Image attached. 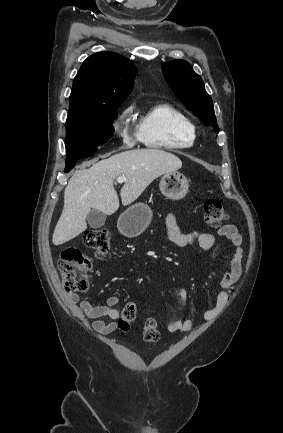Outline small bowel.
<instances>
[{"label":"small bowel","instance_id":"c3829d8e","mask_svg":"<svg viewBox=\"0 0 283 433\" xmlns=\"http://www.w3.org/2000/svg\"><path fill=\"white\" fill-rule=\"evenodd\" d=\"M165 225L169 240L176 246L185 247L197 244L203 250H210L216 244V237L213 234L198 230L182 232L173 214L167 215ZM219 236L230 241L234 250L229 259L228 270L220 281L221 291L217 295L216 304L204 313L206 321L214 320L228 306L232 291L242 272V237L236 226L232 224L224 225L219 230ZM69 303L74 307L75 311L92 320V328L96 332L107 335L115 331L117 327L115 321L119 318V311L116 308L120 303L118 296L112 295L108 297L104 305H94L87 300H81L79 295L74 293L69 296ZM192 327L193 322L190 319L178 318L167 325V330L171 333L188 332Z\"/></svg>","mask_w":283,"mask_h":433}]
</instances>
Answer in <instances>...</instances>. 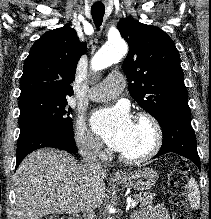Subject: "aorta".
Returning a JSON list of instances; mask_svg holds the SVG:
<instances>
[{
	"instance_id": "obj_1",
	"label": "aorta",
	"mask_w": 211,
	"mask_h": 219,
	"mask_svg": "<svg viewBox=\"0 0 211 219\" xmlns=\"http://www.w3.org/2000/svg\"><path fill=\"white\" fill-rule=\"evenodd\" d=\"M127 51L128 47L122 39L108 41L94 56L92 68L101 70L109 67L114 62L121 59Z\"/></svg>"
}]
</instances>
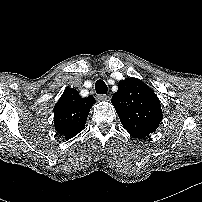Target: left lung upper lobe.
I'll list each match as a JSON object with an SVG mask.
<instances>
[{
  "instance_id": "5c2ea615",
  "label": "left lung upper lobe",
  "mask_w": 202,
  "mask_h": 202,
  "mask_svg": "<svg viewBox=\"0 0 202 202\" xmlns=\"http://www.w3.org/2000/svg\"><path fill=\"white\" fill-rule=\"evenodd\" d=\"M123 127L134 138H144L156 131L163 114L154 91L136 78L119 82L112 100Z\"/></svg>"
}]
</instances>
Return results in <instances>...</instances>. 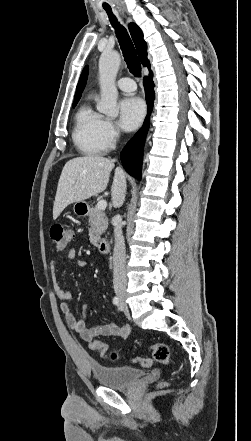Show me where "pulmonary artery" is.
<instances>
[{"label":"pulmonary artery","mask_w":251,"mask_h":441,"mask_svg":"<svg viewBox=\"0 0 251 441\" xmlns=\"http://www.w3.org/2000/svg\"><path fill=\"white\" fill-rule=\"evenodd\" d=\"M117 85L124 92L132 93L136 90L135 82L131 78H128V77H124V78L119 79L117 81Z\"/></svg>","instance_id":"pulmonary-artery-1"}]
</instances>
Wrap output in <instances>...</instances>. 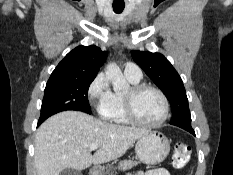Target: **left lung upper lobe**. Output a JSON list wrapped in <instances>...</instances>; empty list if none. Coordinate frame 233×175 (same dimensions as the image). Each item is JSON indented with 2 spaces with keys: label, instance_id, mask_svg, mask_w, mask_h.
<instances>
[{
  "label": "left lung upper lobe",
  "instance_id": "obj_1",
  "mask_svg": "<svg viewBox=\"0 0 233 175\" xmlns=\"http://www.w3.org/2000/svg\"><path fill=\"white\" fill-rule=\"evenodd\" d=\"M133 60L162 90L172 108L170 124L191 129L188 99L181 77L171 63L160 53L132 51Z\"/></svg>",
  "mask_w": 233,
  "mask_h": 175
}]
</instances>
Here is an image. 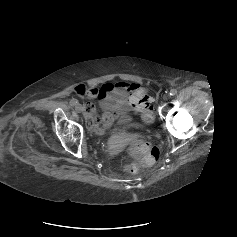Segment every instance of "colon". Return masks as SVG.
Returning a JSON list of instances; mask_svg holds the SVG:
<instances>
[{
	"mask_svg": "<svg viewBox=\"0 0 237 237\" xmlns=\"http://www.w3.org/2000/svg\"><path fill=\"white\" fill-rule=\"evenodd\" d=\"M143 119L151 122L153 119L152 107L148 104ZM129 152L134 161L128 166L130 172L137 171L139 166L153 165L159 158V150L156 146L143 140H135L131 143Z\"/></svg>",
	"mask_w": 237,
	"mask_h": 237,
	"instance_id": "obj_1",
	"label": "colon"
}]
</instances>
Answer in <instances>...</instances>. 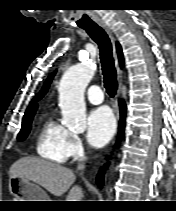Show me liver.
Returning <instances> with one entry per match:
<instances>
[{
  "instance_id": "liver-1",
  "label": "liver",
  "mask_w": 176,
  "mask_h": 211,
  "mask_svg": "<svg viewBox=\"0 0 176 211\" xmlns=\"http://www.w3.org/2000/svg\"><path fill=\"white\" fill-rule=\"evenodd\" d=\"M9 177L32 181L55 196L63 195L76 179L74 172L69 168L35 157L17 160L9 169ZM83 197L82 188L75 185L69 190L66 201H81Z\"/></svg>"
}]
</instances>
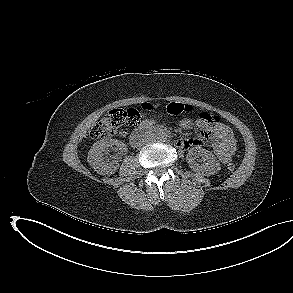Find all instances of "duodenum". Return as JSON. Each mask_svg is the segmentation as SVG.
Here are the masks:
<instances>
[{
    "label": "duodenum",
    "mask_w": 293,
    "mask_h": 293,
    "mask_svg": "<svg viewBox=\"0 0 293 293\" xmlns=\"http://www.w3.org/2000/svg\"><path fill=\"white\" fill-rule=\"evenodd\" d=\"M168 134L169 132L163 128H154L143 124L131 134L130 143L133 146H139L145 138L151 135L166 136Z\"/></svg>",
    "instance_id": "duodenum-1"
}]
</instances>
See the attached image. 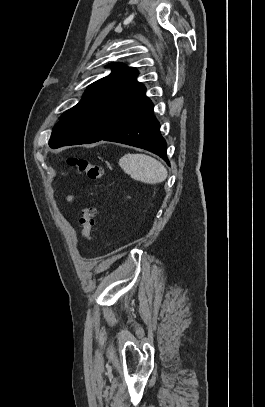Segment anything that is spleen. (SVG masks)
Segmentation results:
<instances>
[{"mask_svg": "<svg viewBox=\"0 0 265 407\" xmlns=\"http://www.w3.org/2000/svg\"><path fill=\"white\" fill-rule=\"evenodd\" d=\"M119 165L132 178L147 184L161 183L168 174L158 160L145 154H125L120 158Z\"/></svg>", "mask_w": 265, "mask_h": 407, "instance_id": "3e777b00", "label": "spleen"}]
</instances>
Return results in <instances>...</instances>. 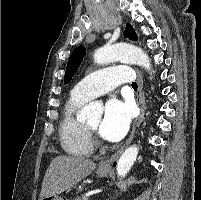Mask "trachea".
<instances>
[{"instance_id":"1","label":"trachea","mask_w":201,"mask_h":200,"mask_svg":"<svg viewBox=\"0 0 201 200\" xmlns=\"http://www.w3.org/2000/svg\"><path fill=\"white\" fill-rule=\"evenodd\" d=\"M137 87H138V86H137V83H136V82H133V83H132V88H133V89H137Z\"/></svg>"}]
</instances>
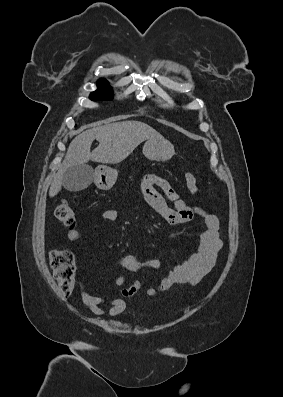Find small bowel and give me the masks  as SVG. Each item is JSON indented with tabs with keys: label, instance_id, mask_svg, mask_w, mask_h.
I'll return each instance as SVG.
<instances>
[{
	"label": "small bowel",
	"instance_id": "small-bowel-1",
	"mask_svg": "<svg viewBox=\"0 0 283 397\" xmlns=\"http://www.w3.org/2000/svg\"><path fill=\"white\" fill-rule=\"evenodd\" d=\"M141 188L150 208L167 224H185L197 217L202 220L204 231L200 236L197 250L182 264L172 266L157 286L143 287L139 280H135L125 287L127 278L125 276L116 277L114 284L122 287L121 295L124 298L131 297L141 288L148 296H154L175 284H187L190 286L197 284L211 272L223 247L219 236L220 222L216 215L209 213L200 206L188 205L174 192L169 183L159 176H145ZM169 203H172L173 207ZM118 216L117 210L107 209L100 214L94 224L99 225L104 222L114 221ZM67 238L70 241H77L80 239V232L76 229H71L67 233ZM117 264L128 272H137L141 268H158L161 265V260L151 259L141 263L135 256L125 255L118 260ZM80 296L82 302L97 316L105 313L104 306L108 307L107 313L110 317H116L126 310V302L123 298L92 295L88 291L84 280L81 281Z\"/></svg>",
	"mask_w": 283,
	"mask_h": 397
}]
</instances>
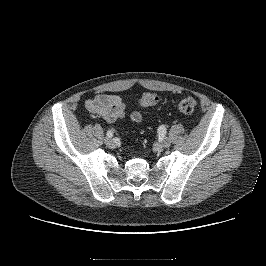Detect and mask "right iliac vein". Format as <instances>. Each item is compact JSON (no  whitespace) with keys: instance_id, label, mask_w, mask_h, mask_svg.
<instances>
[{"instance_id":"obj_1","label":"right iliac vein","mask_w":266,"mask_h":266,"mask_svg":"<svg viewBox=\"0 0 266 266\" xmlns=\"http://www.w3.org/2000/svg\"><path fill=\"white\" fill-rule=\"evenodd\" d=\"M105 144L108 148H111V149L115 148V142L113 139L106 138Z\"/></svg>"}]
</instances>
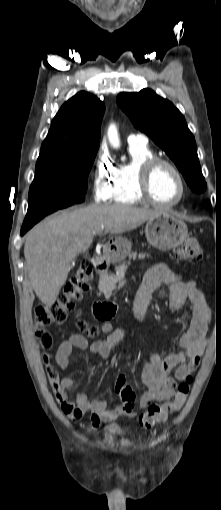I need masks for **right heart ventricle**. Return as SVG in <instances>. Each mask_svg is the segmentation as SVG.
<instances>
[{"label":"right heart ventricle","mask_w":221,"mask_h":510,"mask_svg":"<svg viewBox=\"0 0 221 510\" xmlns=\"http://www.w3.org/2000/svg\"><path fill=\"white\" fill-rule=\"evenodd\" d=\"M131 160L114 168V183L111 200L122 204L143 202L137 187L139 165L154 153L147 144H129Z\"/></svg>","instance_id":"obj_1"}]
</instances>
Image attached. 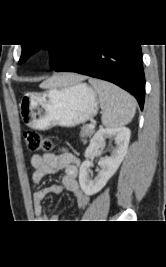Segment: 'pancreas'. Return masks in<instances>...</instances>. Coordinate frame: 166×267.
<instances>
[{
	"label": "pancreas",
	"instance_id": "pancreas-1",
	"mask_svg": "<svg viewBox=\"0 0 166 267\" xmlns=\"http://www.w3.org/2000/svg\"><path fill=\"white\" fill-rule=\"evenodd\" d=\"M94 134V129L89 128L87 125L81 128L80 137L84 143L87 142V139Z\"/></svg>",
	"mask_w": 166,
	"mask_h": 267
}]
</instances>
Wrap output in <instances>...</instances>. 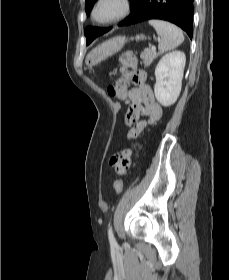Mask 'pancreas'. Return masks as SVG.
Returning a JSON list of instances; mask_svg holds the SVG:
<instances>
[{
  "label": "pancreas",
  "instance_id": "pancreas-1",
  "mask_svg": "<svg viewBox=\"0 0 229 280\" xmlns=\"http://www.w3.org/2000/svg\"><path fill=\"white\" fill-rule=\"evenodd\" d=\"M158 56V53L152 49H145L141 53V59L144 62V65L146 67L150 66V64L153 62V60Z\"/></svg>",
  "mask_w": 229,
  "mask_h": 280
}]
</instances>
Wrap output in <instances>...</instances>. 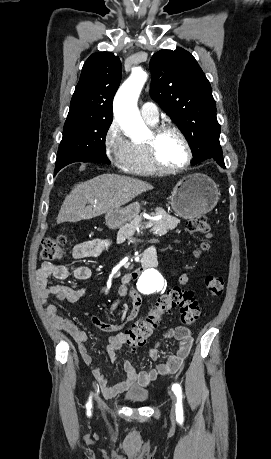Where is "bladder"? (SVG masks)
Masks as SVG:
<instances>
[{"mask_svg": "<svg viewBox=\"0 0 271 459\" xmlns=\"http://www.w3.org/2000/svg\"><path fill=\"white\" fill-rule=\"evenodd\" d=\"M126 397L133 403H144L148 399V393L145 390H132L126 393Z\"/></svg>", "mask_w": 271, "mask_h": 459, "instance_id": "bladder-1", "label": "bladder"}]
</instances>
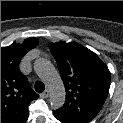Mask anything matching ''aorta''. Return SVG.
I'll return each instance as SVG.
<instances>
[{"instance_id":"aorta-1","label":"aorta","mask_w":123,"mask_h":123,"mask_svg":"<svg viewBox=\"0 0 123 123\" xmlns=\"http://www.w3.org/2000/svg\"><path fill=\"white\" fill-rule=\"evenodd\" d=\"M34 70L49 89L51 107L61 108L65 103V87L53 64L48 59L39 58L34 63Z\"/></svg>"}]
</instances>
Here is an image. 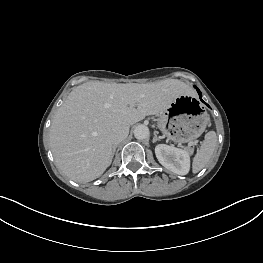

* * * *

Starting at the line that holds "Mask anything matching ''aorta''. Return SVG." and stopping at the last line of the listing above, write out each line exactly as it appears, and omit the pictures.

[ANSWER BOX]
Mask anything matching ''aorta''. Return SVG.
I'll return each instance as SVG.
<instances>
[{"instance_id":"aorta-1","label":"aorta","mask_w":123,"mask_h":123,"mask_svg":"<svg viewBox=\"0 0 123 123\" xmlns=\"http://www.w3.org/2000/svg\"><path fill=\"white\" fill-rule=\"evenodd\" d=\"M34 70L49 89L51 107L61 108L65 103V87L53 64L48 59L39 58L34 63Z\"/></svg>"}]
</instances>
Here is an image. 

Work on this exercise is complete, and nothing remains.